In 2020, the spread of the coronavirus disease 2019 (COVID-19) from China to other countries around the world raised concerns and the potential impact over staging the Eurovision Song Contest. On 6 March NPO, the Dutch broadcaster, stated "Eurovision organisers would follow the advice of health authorities in deciding what form the event, due to be held on 12–16 May, would take." In March, authorities in Denmark urged the cancellation of events with more than 1,000 spectators to limit the spread of the virus. This resulted in the Danish national final being held with no live audience. Representatives from Sweden, Finland, Israel, Switzerland, Italy and Greece pulled out of the Heads of Delegation meeting on 9 March. Jon Ola Sand attended the meeting remotely after a travel restriction was placed on EBU staff until 13 March after an employee contracted the virus. Eden Alene, the Israeli representative, revealed that she would not travel to the Netherlands to film her postcard as a precaution to COVID-19. The broadcaster noted they would try to find another way to film her postcard. The Lithuanian representatives The Roop also cancelled both the travel plans to film their postcard and their participation in pre-contest parties in London and Amsterdam. The Bulgarian representative Victoria also cancelled her participation in pre-contest parties in London and Amsterdam.

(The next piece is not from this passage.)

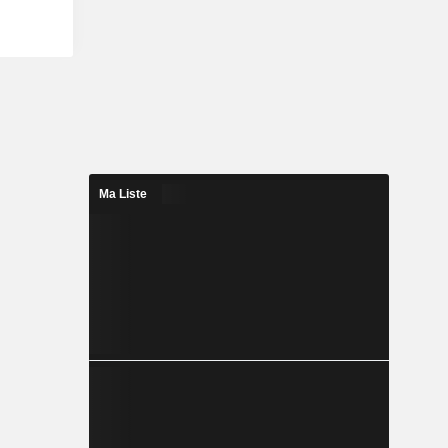
Ma Liste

On 13 March Eurovision-Spain, organisers of the pre-party planned for 10–11 April in Madrid, announced that it would be postponed due to threats of the virus until further notice. On the same day, the organisers of Israel Calling, a pre-party planned in Tel Aviv, announced that it would be cancelled.On 16 March, the organisers of Eurovision in Concert, a pre-party planned in Amsterdam, announced that it would be cancelled. On the same day, the organisers of the pre-party London Eurovision Party announced that it would be postponed due to threats of the virus until further notice.
It was ultimately decided that the contest itself would be cancelled as a result of the pandemic, which was announced on 18 March 2020. The reference group for the contest explored the option of letting the acts selected for the 2020 contest instead take part in the following year. It decided on 20 March 2020 that, in accordance with the rules of the Eurovision Song Contest, the 2020 songs would not be eligible to compete in the 2021 contest and would instead be honoured in a non-competitive manner. The BBC has planned to broadcast a replacement for the contest. Eurovision: Come Together will feature the planned Eurovision 2020 entries and interviews with would-be participants, as well as highlights of the show's 65-year history. Host broadcaster AVROTROS is likely to fill the empty broadcasting blocks resulting from the cancellation with past editions of the Eurovision Song Contest, already existing Eurovision specials of programmes, and a documentary on how the Netherlands overcame their four-decade win gap at the contest. The EBU and the host broadcasters are working on a Europe-wide replacement show called Eurovision: Europe Shine a Light, which is scheduled to be broadcast live on 16 May 2020, the date the contest's final was planned to take place.
The Ahoy Arena itself, with all major gatherings in the Netherlands being prohibited, now serves as a temporary care facility, due to a nationwide shortage of hospital beds.

At least the arena is being put to a good use. As much as I want to gripe and complain about this year's cancellation, I can't. Stay safe people.